Val van Screbrenica gevolg van weloverwogen Amerikaanse
politieke beslissing
Het team van het onderzoeksprogramma Argos onderzocht
twintig jaar na de smadelijke val van de enclave Screbrenica hoe het kwam dat
de daar gelegerde Nederlandse vredestroepen, anders dan eerder beloofd, geen
steun van luchtbombardementen kregen. Ze verdiepten zich in stukken die de
Amerikaanse regering onlangs heeft vrijgegeven. Daaruit blijkt dat de
bondgenoten van de Navo moedwillig de luchtsteun weigerden, waarmee een
massamoord voorkomen had kunnen worden.
Het gaat om de openbaarmaking van zo’n driehonderd documenten
van verschillende Amerikaanse veiligheidsdiensten over de toestand in Bosnië,
twintig jaar geleden. Sarajevo werd al drie jaar zwaar beschoten, vele moslims
hadden zich verschanst in enkele door de VN beschermde enclaves in Servië aan
de grens met Bosnië-Herzegovina. Uit de documenten blijkt dat een inval op
handen was, maar dat er niets werd gedaan om die te verhinderen.

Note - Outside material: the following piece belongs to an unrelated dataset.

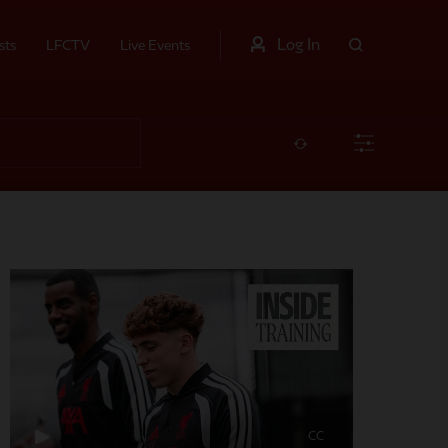
Log In
sts
LFCTV
Live Events
CC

Joris Voorhoeve, de toenmalige minister van Defensie, reist
met het team van Argos naar Screbrenica om de situatie nog eens met eigen ogen
in zich op te nemen. Twintig jaar lang heeft hij geworsteld met de vraag waarom
er geen luchtsteun kwam toen dat gevraagd werd met als gevolg dat er zo’n
achtduizend slachtoffers vielen. Zes jaar geleden hoorde hij dat Servië wist dat men niet zou ingrijpen. Hij ontmoet Pilav, een arts die in de treurige
dagen van juli 1995 met 27 duizend anderen de bergen invluchtte en de
massamoord die daar gepleegd werd, overleefde. Pilav is nog steeds verbijsterd
over de moordpartij, waarbij zeventien van zijn twintig familieleden de dood
vonden en het feit dat men de ogen ervoor sloot.
Voorhoeve bekijkt foto’s uit die dagen in de enorme
fabriekshal in Screbrenica waar de moslims naar toe gevlucht waren. Ze hangen
aan de muren van het onttakelde gebouw. Er zijn nog televisiebeelden van het
snoep dat Mladic uitdeelde aan de kinderen, maar dat hij weer terugnam nadat de
camera’s verdwenen waren. Alle Bosnische mannen tussen de zestien en de zestig
dienden zich gereed te houden voor ondervraging, maar werden in bussen afgevoerd
naar plaatsen waar ze, alsof Auschwitz nooit bestaan heeft, koelbloedig werden
vermoord. Voorhoeve bekijkt het monument met de namen (zie foto). Duizend namen staan nog open.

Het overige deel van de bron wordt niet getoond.